This exercise calls for the data below to be retyped exactly, minus any images.

(Stored records)
********

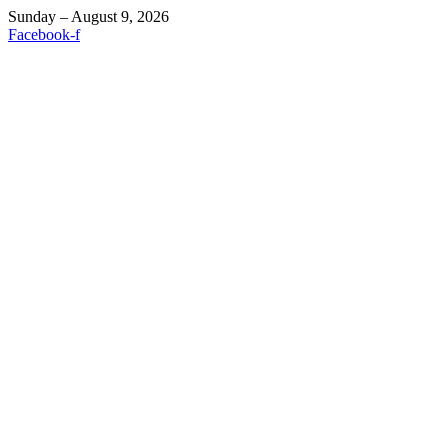
Sunday – August 9, 2026
Facebook-f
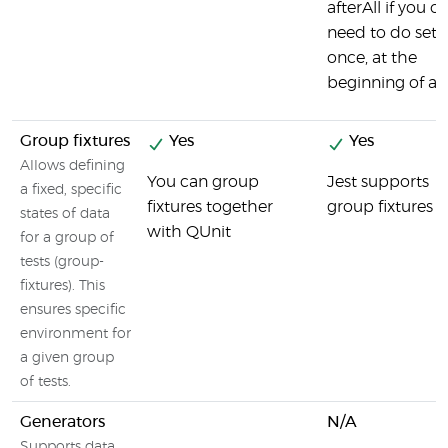
afterAll if you o
need to do set
once, at the
beginning of a fi
Group fixtures
Yes
Yes
Allows defining
You can group
Jest supports
a fixed, specific
fixtures together
group fixtures
states of data
with QUnit
for a group of
tests (group-
fixtures). This
ensures specific
environment for
a given group
of tests.
Generators
N/A
Supports data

********

» THE ANSWER:
Sunday – August 9, 2026
Facebook-f
afterAll if you o
need to do set
once, at the
beginning of a fi
Group fixtures
Yes
Yes
Allows defining
You can group
Jest supports
a fixed, specific
fixtures together
group fixtures
states of data
with QUnit
for a group of
tests (group-
fixtures). This
ensures specific
environment for
a given group
of tests.
Generators
N/A
Supports data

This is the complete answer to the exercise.